Does it matter whether we are the ones storing or analyzing that data or whether it is outsourced? If an enterprise manages tens of petabytes of desktop backups in its own data centers, there are very real complexities to the management of large datasets. At the same time, today there are plenty of vendors that sell turnkey petascale storage systems complete with onsite representatives to manage and service the units. Does that count as big data management? What if a company simply ships their petabytes to the cloud and accesses them using a giant cloud-provided fileserver? Does that count as “big data” if they themselves are not actually doing any of the management?
Similarly, does it count as big data analytics if we use a point-and-click analysis tool that alleviates us of the need to write a single line of code?

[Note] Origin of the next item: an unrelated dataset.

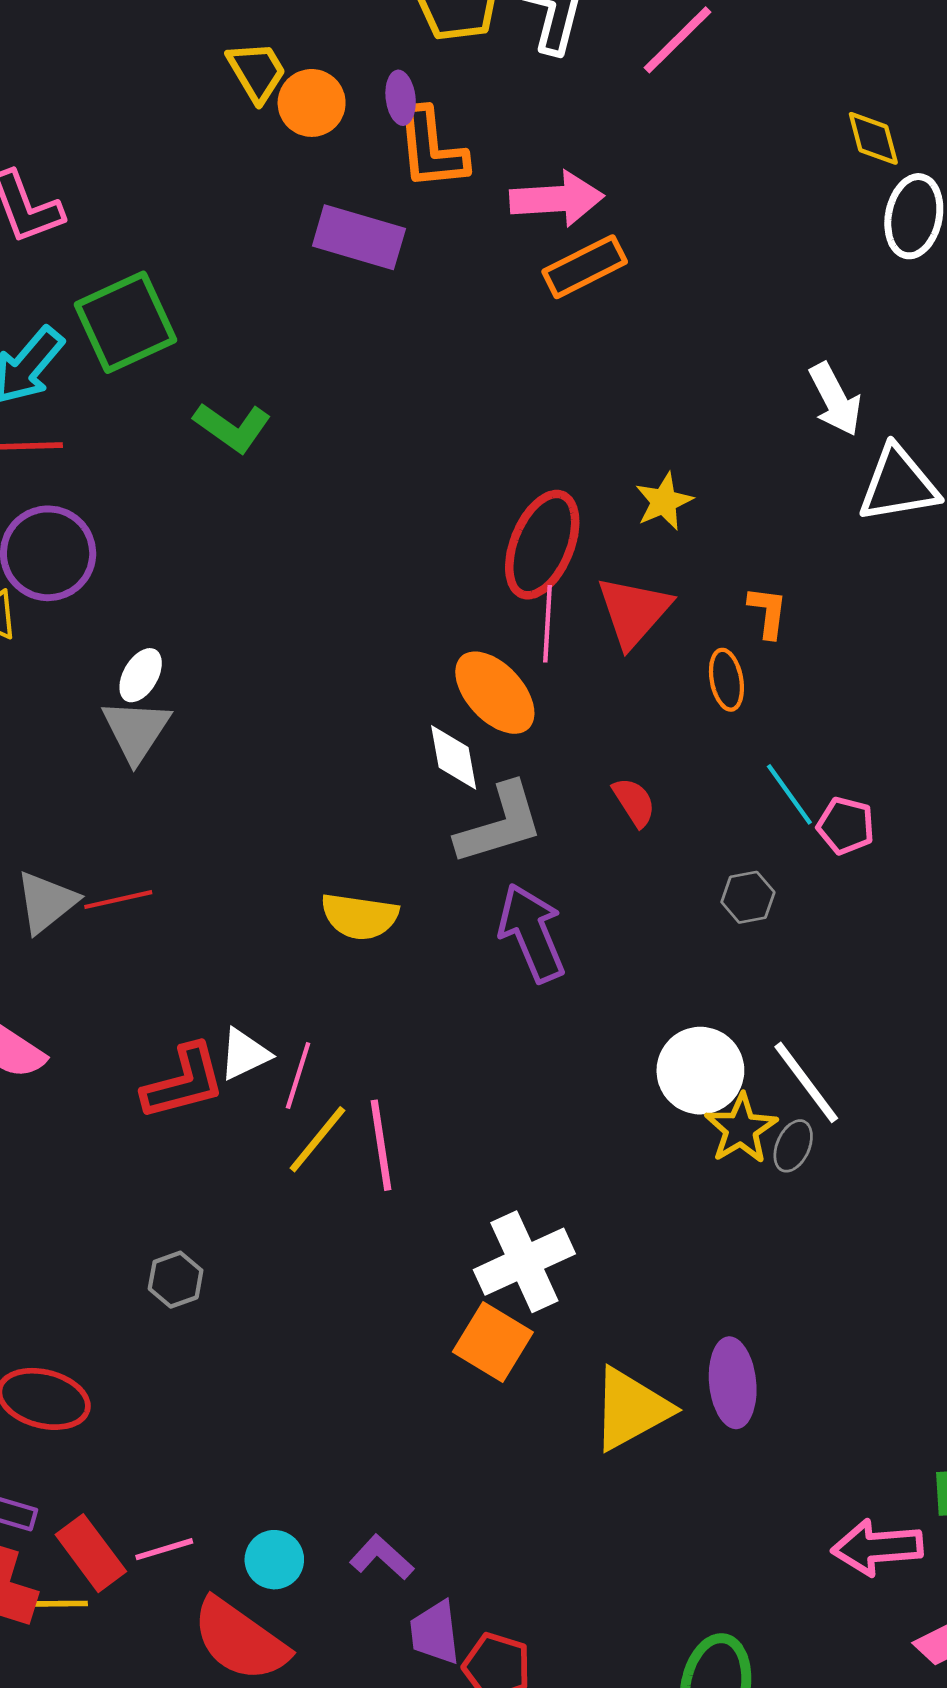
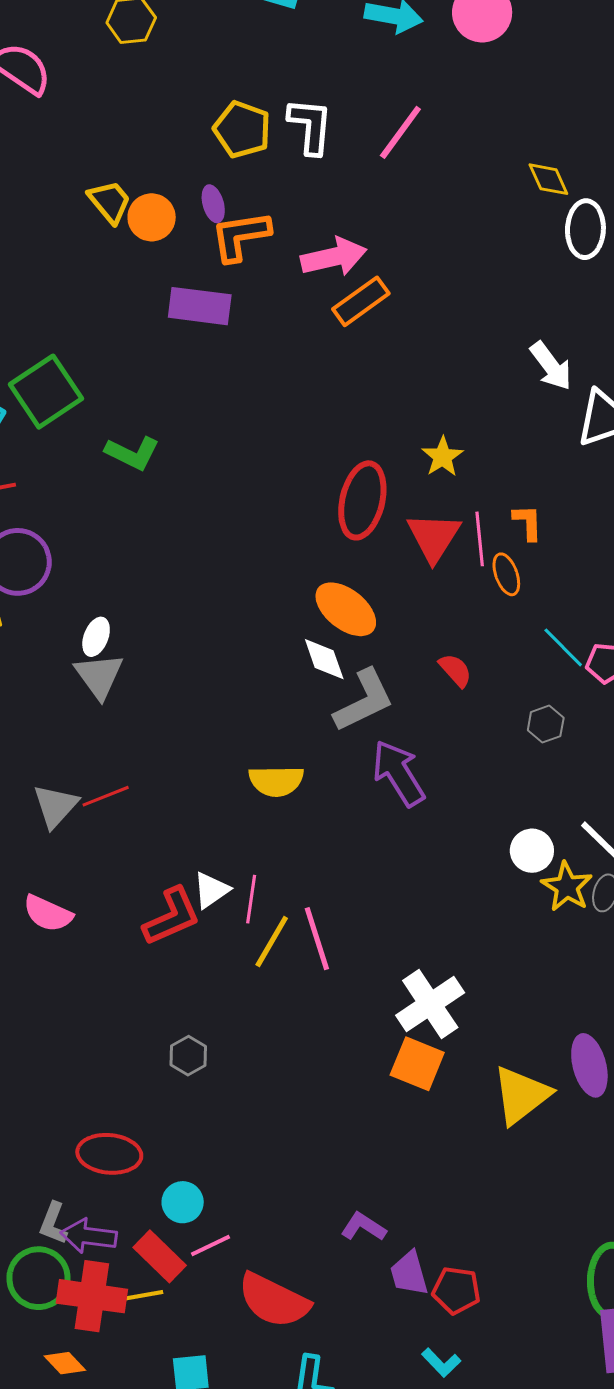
orange L-shape: (431, 149) -> (240, 236), turned 96
pink line: (547, 624) -> (480, 539), moved
white circle: (700, 1071) -> (532, 851), size x0.7
cyan circle: (274, 1560) -> (183, 1202), moved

What about a tool like Google’s AutoML that leverages transfer learning and incredibly sophisticated model generation and tuning algorithms to quite literally allow the creation of state-of-the-art deep learning models with a few mouse clicks – no coding or AI experience necessary? Does using or deploying an AutoML model count as big data even if we didn’t have to write any code ourselves?

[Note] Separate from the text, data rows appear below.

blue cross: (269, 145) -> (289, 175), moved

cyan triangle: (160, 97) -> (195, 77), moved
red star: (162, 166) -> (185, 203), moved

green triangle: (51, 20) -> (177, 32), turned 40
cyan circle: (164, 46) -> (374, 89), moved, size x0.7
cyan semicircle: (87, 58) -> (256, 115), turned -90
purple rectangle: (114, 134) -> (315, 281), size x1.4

Perhaps the answer to what counts as “big data” lies in how we use all of that data.
Using Google to conduct a keyword search implies a human-directed task. A human being has a question, translates that question into a query, enters that query into a search box and peruses the results. Such a workflow hardly seems to justify the big data label.

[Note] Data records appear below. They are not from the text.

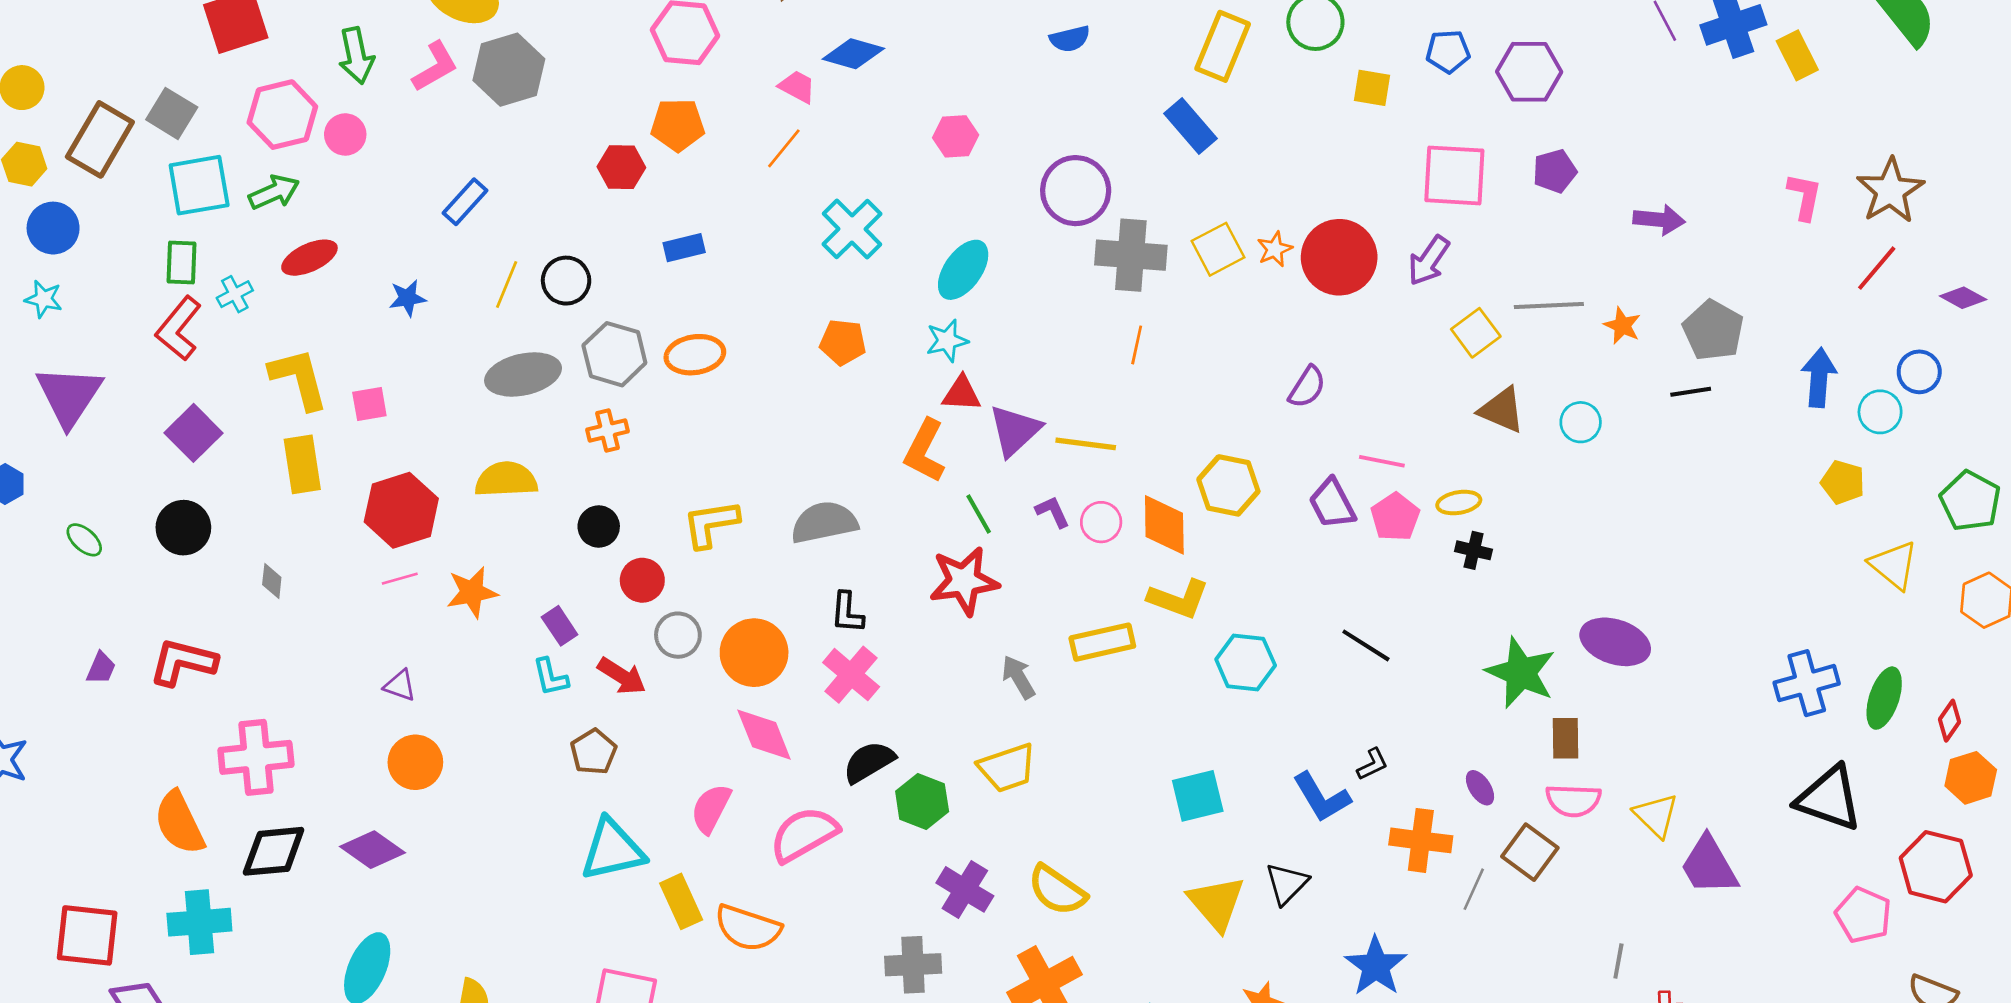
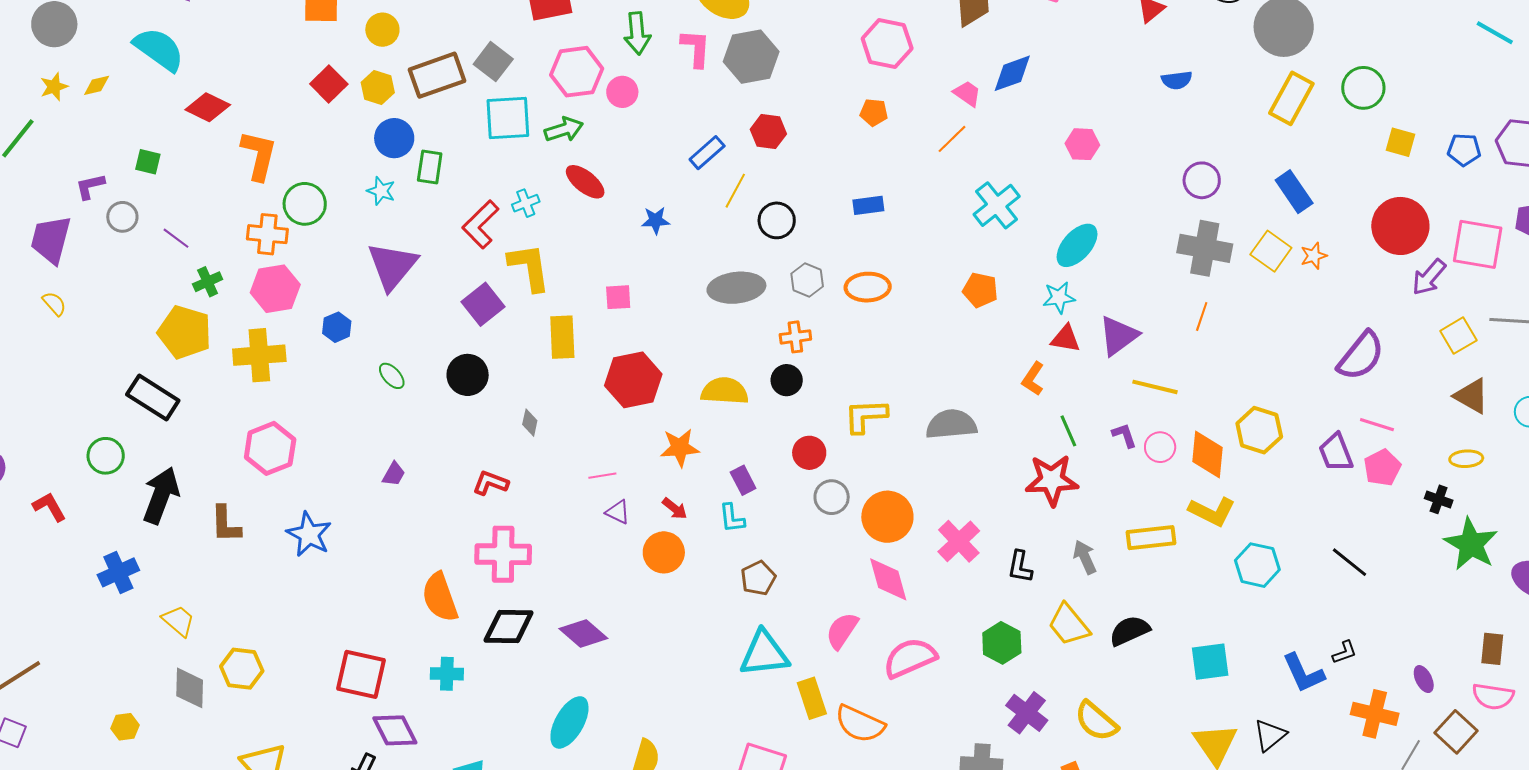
blue pentagon: (1448, 51) -> (1464, 150), moved
blue diamond: (853, 54) -> (1012, 73), turned -42
pink L-shape: (435, 67) -> (696, 48), turned -63
orange pentagon: (678, 125) -> (874, 112), size x0.7
blue rectangle: (1190, 126) -> (1294, 192), moved
brown rectangle: (100, 139) -> (437, 75), turned 34
red hexagon: (621, 167) -> (768, 132), moved
pink square: (1454, 175) -> (1478, 244), moved
purple circle: (1076, 191) -> (1202, 180), moved, size x0.7
yellow square: (1218, 249) -> (1271, 251), turned -33
red circle: (1339, 257) -> (1400, 226), moved
red ellipse: (309, 258) -> (585, 182), turned 57
green rectangle: (181, 263) -> (430, 167), moved
yellow line: (507, 284) -> (735, 191), moved
gray hexagon: (614, 354) -> (807, 280), size x0.7
yellow L-shape: (299, 379) -> (529, 267), moved
purple semicircle: (1307, 387) -> (1361, 356), moved, size x1.6
purple triangle: (1015, 430) -> (1118, 336), moved
orange L-shape: (925, 451) -> (1033, 379), size x0.7
yellow semicircle: (506, 480) -> (725, 391), moved
yellow ellipse: (1459, 503) -> (1466, 459), moved
black circle: (599, 527) -> (787, 380), moved
pink line: (400, 579) -> (602, 476), moved
black L-shape: (847, 613) -> (1020, 567), moved
red L-shape: (183, 662) -> (490, 483), moved, size x0.7
green star: (1521, 673) -> (1471, 544), moved
red arrow: (622, 676) -> (675, 508), moved, size x0.7
orange circle: (415, 762) -> (664, 552), moved
black semicircle: (869, 762) -> (1130, 631), moved
yellow trapezoid: (1007, 768) -> (1069, 625), turned 63
cyan cross: (199, 922) -> (447, 674), size x0.7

What if instead, Google’s algorithms monitored the world’s information on our behalf, searching out insights and new developments it believes are of greatest relevance to us and providing us a real-time summarized digest of the top highlights most relevant to our needs at the moment.
The latter sounds far more like a “big data” application that the former, yet both involve the exact same dataset being searched.
In fact, in many ways the functional tasks each performs are the same. The difference lies in who performs that analysis – the machine or the human. When a human manually queries a dataset is it “big data” or does an analysis require some degree of creative or advanced machine assistance to be worthy of that moniker?
Using the example of an SQL query, if a human manually interrogates a dataset using simplistic queries like counting rows that match different criteria, it seems to strain credibility to call such tasks, which differ little from a keyword search under a different name, as “big data.” Alternatively, if a human interrogates that same dataset using more complex queries like applying machine learning algorithms or complex analytic models, the label would seem to more readily apply.
Putting this all together, perhaps instead of focusing on petabytes or exabytes or trillions of rows, the answer to what constitutes “big data” lies in what we do with all of that data. Simple keyword searches or SQL queries might interrogate exabytes, but it seems unreasonable to classify every Google search as a “big data analysis.” Instead, if we focus on how that data is used and in particular the use of machine creativity to analyze data proactively on our behalves or to surface patterns and trends we were not expecting or to perform complex queries on our behalves, perhaps that might yield a more satisfactory definition.
In the end, shifting our gaze from how much data we hoard to what we actually do with all of that data would go a long way towards moving the field from meaningless marketing buzzword towards genuine business insights.